> _Activity_
The records below are to be copied exactly, with every picture left out.

Dataset excerpts
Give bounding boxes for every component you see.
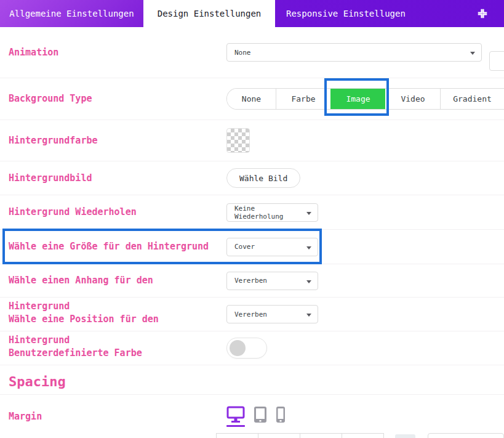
chevron-down-icon bbox=[306, 314, 311, 317]
background-position-select[interactable]: Vererben bbox=[226, 305, 318, 323]
background-size-select[interactable]: Cover bbox=[226, 238, 318, 256]
tab-label: Responsive Einstellugen bbox=[286, 9, 406, 18]
background-size-label: Wähle eine Größe für den Hintergrund bbox=[9, 240, 226, 253]
margin-input-top[interactable] bbox=[216, 433, 258, 438]
margin-unit-select[interactable] bbox=[428, 433, 504, 438]
animation-extra-input[interactable] bbox=[489, 51, 504, 71]
section-spacing: Spacing bbox=[0, 365, 504, 395]
active-device-underline bbox=[226, 425, 245, 427]
mobile-icon bbox=[276, 406, 286, 423]
margin-label: Margin bbox=[9, 410, 226, 423]
background-position-label: Hintergrund Wähle eine Position für den bbox=[9, 298, 226, 326]
choose-image-button[interactable]: Wähle Bild bbox=[226, 168, 300, 188]
settings-panel: Allgemeine Einstellungen Design Einstell… bbox=[0, 0, 504, 438]
tab-label: Design Einstellungen bbox=[158, 9, 262, 18]
toggle-knob bbox=[230, 340, 246, 356]
custom-color-label: Hintergrund Benutzerdefinierte Farbe bbox=[9, 331, 226, 360]
margin-link-values-button[interactable] bbox=[395, 434, 415, 438]
tab-design-einstellungen[interactable]: Design Einstellungen bbox=[143, 0, 275, 27]
row-margin: Margin bbox=[0, 395, 504, 438]
bgtype-option-gradient[interactable]: Gradient bbox=[440, 89, 504, 109]
compress-icon[interactable] bbox=[474, 6, 490, 22]
chevron-down-icon bbox=[306, 212, 311, 215]
background-repeat-select[interactable]: Keine Wiederholung bbox=[226, 203, 318, 222]
margin-input-bottom[interactable] bbox=[300, 433, 342, 438]
background-color-label: Hintergrundfarbe bbox=[9, 134, 226, 147]
row-background-position: Hintergrund Wähle eine Position für den … bbox=[0, 298, 504, 331]
background-image-label: Hintergrundbild bbox=[9, 172, 226, 185]
row-background-attachment: Wähle einen Anhang für den Vererben bbox=[0, 264, 504, 298]
background-type-group: None Farbe Image Video Gradient bbox=[226, 88, 504, 110]
margin-input-left[interactable] bbox=[342, 433, 384, 438]
color-swatch-transparent[interactable] bbox=[226, 128, 250, 153]
device-mobile-button[interactable] bbox=[276, 406, 286, 423]
settings-tabbar: Allgemeine Einstellungen Design Einstell… bbox=[0, 0, 504, 27]
chevron-down-icon bbox=[306, 246, 311, 249]
row-background-color: Hintergrundfarbe bbox=[0, 120, 504, 161]
device-desktop-button[interactable] bbox=[226, 406, 245, 427]
bgtype-option-none[interactable]: None bbox=[227, 89, 276, 109]
tab-allgemeine-einstellungen[interactable]: Allgemeine Einstellungen bbox=[0, 0, 143, 27]
row-background-size: Wähle eine Größe für den Hintergrund Cov… bbox=[0, 230, 504, 264]
custom-color-toggle[interactable] bbox=[226, 338, 267, 359]
row-custom-color: Hintergrund Benutzerdefinierte Farbe bbox=[0, 331, 504, 365]
row-animation: Animation None bbox=[0, 27, 504, 78]
spacing-title: Spacing bbox=[9, 374, 66, 389]
background-attachment-label: Wähle einen Anhang für den bbox=[9, 274, 226, 287]
desktop-icon bbox=[226, 406, 245, 423]
row-background-repeat: Hintergrund Wiederholen Keine Wiederholu… bbox=[0, 195, 504, 230]
background-attachment-select[interactable]: Vererben bbox=[226, 272, 318, 290]
chevron-down-icon bbox=[470, 52, 475, 55]
animation-label: Animation bbox=[9, 46, 226, 59]
chevron-down-icon bbox=[306, 280, 311, 283]
animation-value: None bbox=[234, 49, 251, 57]
margin-input-right[interactable] bbox=[258, 433, 300, 438]
animation-select[interactable]: None bbox=[226, 43, 482, 62]
margin-value-inputs bbox=[216, 433, 384, 438]
device-tablet-button[interactable] bbox=[254, 406, 267, 423]
bgtype-option-image[interactable]: Image bbox=[330, 89, 385, 109]
background-repeat-label: Hintergrund Wiederholen bbox=[9, 206, 226, 219]
tab-label: Allgemeine Einstellungen bbox=[9, 9, 134, 18]
row-background-image: Hintergrundbild Wähle Bild bbox=[0, 161, 504, 195]
bgtype-option-farbe[interactable]: Farbe bbox=[276, 89, 330, 109]
device-switcher bbox=[226, 406, 286, 427]
row-background-type: Background Type None Farbe Image Video G… bbox=[0, 78, 504, 120]
bgtype-option-video[interactable]: Video bbox=[385, 89, 440, 109]
tab-responsive-einstellungen[interactable]: Responsive Einstellugen bbox=[275, 0, 504, 27]
background-type-label: Background Type bbox=[9, 92, 226, 105]
tablet-icon bbox=[254, 406, 267, 423]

> _Task output_
Give bounding boxes for every component you see.
chevron-down-icon bbox=[306, 314, 311, 317]
background-position-select[interactable]: Vererben bbox=[226, 305, 318, 323]
background-size-select[interactable]: Cover bbox=[226, 238, 318, 256]
tab-label: Responsive Einstellugen bbox=[286, 9, 406, 18]
background-size-label: Wähle eine Größe für den Hintergrund bbox=[9, 240, 226, 253]
margin-input-top[interactable] bbox=[216, 433, 258, 438]
margin-unit-select[interactable] bbox=[428, 433, 504, 438]
animation-extra-input[interactable] bbox=[489, 51, 504, 71]
section-spacing: Spacing bbox=[0, 365, 504, 395]
active-device-underline bbox=[226, 425, 245, 427]
mobile-icon bbox=[276, 406, 286, 423]
margin-label: Margin bbox=[9, 410, 226, 423]
background-position-label: Hintergrund Wähle eine Position für den bbox=[9, 298, 226, 326]
choose-image-button[interactable]: Wähle Bild bbox=[226, 168, 300, 188]
settings-panel: Allgemeine Einstellungen Design Einstell… bbox=[0, 0, 504, 438]
tab-label: Design Einstellungen bbox=[158, 9, 262, 18]
toggle-knob bbox=[230, 340, 246, 356]
custom-color-label: Hintergrund Benutzerdefinierte Farbe bbox=[9, 331, 226, 360]
margin-link-values-button[interactable] bbox=[395, 434, 415, 438]
tab-design-einstellungen[interactable]: Design Einstellungen bbox=[143, 0, 275, 27]
row-margin: Margin bbox=[0, 395, 504, 438]
bgtype-option-gradient[interactable]: Gradient bbox=[440, 89, 504, 109]
compress-icon[interactable] bbox=[474, 6, 490, 22]
chevron-down-icon bbox=[306, 212, 311, 215]
background-repeat-select[interactable]: Keine Wiederholung bbox=[226, 203, 318, 222]
margin-input-bottom[interactable] bbox=[300, 433, 342, 438]
background-color-label: Hintergrundfarbe bbox=[9, 134, 226, 147]
row-background-position: Hintergrund Wähle eine Position für den … bbox=[0, 298, 504, 331]
background-image-label: Hintergrundbild bbox=[9, 172, 226, 185]
row-background-attachment: Wähle einen Anhang für den Vererben bbox=[0, 264, 504, 298]
background-type-group: None Farbe Image Video Gradient bbox=[226, 88, 504, 110]
margin-input-left[interactable] bbox=[342, 433, 384, 438]
color-swatch-transparent[interactable] bbox=[226, 128, 250, 153]
device-mobile-button[interactable] bbox=[276, 406, 286, 423]
settings-tabbar: Allgemeine Einstellungen Design Einstell… bbox=[0, 0, 504, 27]
chevron-down-icon bbox=[306, 246, 311, 249]
row-background-color: Hintergrundfarbe bbox=[0, 120, 504, 161]
device-desktop-button[interactable] bbox=[226, 406, 245, 427]
bgtype-option-none[interactable]: None bbox=[227, 89, 276, 109]
tab-allgemeine-einstellungen[interactable]: Allgemeine Einstellungen bbox=[0, 0, 143, 27]
row-background-size: Wähle eine Größe für den Hintergrund Cov… bbox=[0, 230, 504, 264]
custom-color-toggle[interactable] bbox=[226, 338, 267, 359]
row-custom-color: Hintergrund Benutzerdefinierte Farbe bbox=[0, 331, 504, 365]
row-animation: Animation None bbox=[0, 27, 504, 78]
spacing-title: Spacing bbox=[9, 374, 66, 389]
background-attachment-label: Wähle einen Anhang für den bbox=[9, 274, 226, 287]
desktop-icon bbox=[226, 406, 245, 423]
row-background-repeat: Hintergrund Wiederholen Keine Wiederholu… bbox=[0, 195, 504, 230]
background-attachment-select[interactable]: Vererben bbox=[226, 272, 318, 290]
chevron-down-icon bbox=[470, 52, 475, 55]
animation-label: Animation bbox=[9, 46, 226, 59]
chevron-down-icon bbox=[306, 280, 311, 283]
animation-value: None bbox=[234, 49, 251, 57]
margin-input-right[interactable] bbox=[258, 433, 300, 438]
animation-select[interactable]: None bbox=[226, 43, 482, 62]
margin-value-inputs bbox=[216, 433, 384, 438]
device-tablet-button[interactable] bbox=[254, 406, 267, 423]
bgtype-option-image[interactable]: Image bbox=[330, 89, 385, 109]
background-repeat-label: Hintergrund Wiederholen bbox=[9, 206, 226, 219]
tab-label: Allgemeine Einstellungen bbox=[9, 9, 134, 18]
row-background-image: Hintergrundbild Wähle Bild bbox=[0, 161, 504, 195]
bgtype-option-farbe[interactable]: Farbe bbox=[276, 89, 330, 109]
device-switcher bbox=[226, 406, 286, 427]
row-background-type: Background Type None Farbe Image Video G… bbox=[0, 78, 504, 120]
bgtype-option-video[interactable]: Video bbox=[385, 89, 440, 109]
tab-responsive-einstellungen[interactable]: Responsive Einstellugen bbox=[275, 0, 504, 27]
background-type-label: Background Type bbox=[9, 92, 226, 105]
tablet-icon bbox=[254, 406, 267, 423]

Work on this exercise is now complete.